> The task
A stretch of the entries below is to be set down exactly, running from the line with "2.保证期限：（本保函在投标有效期间内保持有效/自本保" through the line with "我单位在收到你方提交的本保函原件及符合上述条件的索赔", both included, and no other line.

Collected data entries
=== Begin Enclosure ===

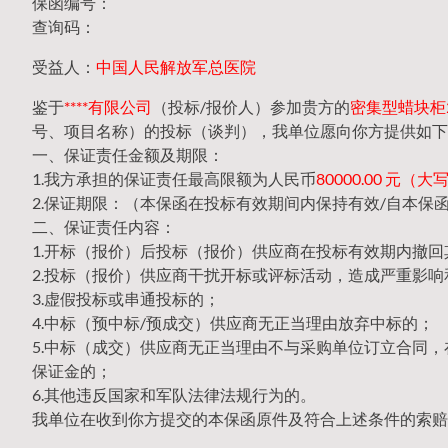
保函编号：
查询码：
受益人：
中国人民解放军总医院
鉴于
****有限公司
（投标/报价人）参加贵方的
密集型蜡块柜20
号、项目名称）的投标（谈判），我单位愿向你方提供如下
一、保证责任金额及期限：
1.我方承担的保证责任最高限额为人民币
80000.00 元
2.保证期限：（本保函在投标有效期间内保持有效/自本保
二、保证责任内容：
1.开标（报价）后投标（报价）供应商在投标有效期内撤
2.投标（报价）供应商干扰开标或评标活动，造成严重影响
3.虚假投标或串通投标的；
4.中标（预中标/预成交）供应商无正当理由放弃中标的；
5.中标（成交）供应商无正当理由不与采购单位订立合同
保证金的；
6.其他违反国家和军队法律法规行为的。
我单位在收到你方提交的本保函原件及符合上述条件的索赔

=== End Enclosure ===
=== Begin Enclosure ===

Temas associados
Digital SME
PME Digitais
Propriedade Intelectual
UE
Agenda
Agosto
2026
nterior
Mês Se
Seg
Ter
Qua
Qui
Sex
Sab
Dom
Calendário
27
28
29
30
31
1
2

=== End Enclosure ===

> Response
2.保证期限：（本保函在投标有效期间内保持有效/自本保
二、保证责任内容：
1.开标（报价）后投标（报价）供应商在投标有效期内撤
2.投标（报价）供应商干扰开标或评标活动，造成严重影响
3.虚假投标或串通投标的；
4.中标（预中标/预成交）供应商无正当理由放弃中标的；
5.中标（成交）供应商无正当理由不与采购单位订立合同
保证金的；
6.其他违反国家和军队法律法规行为的。
我单位在收到你方提交的本保函原件及符合上述条件的索赔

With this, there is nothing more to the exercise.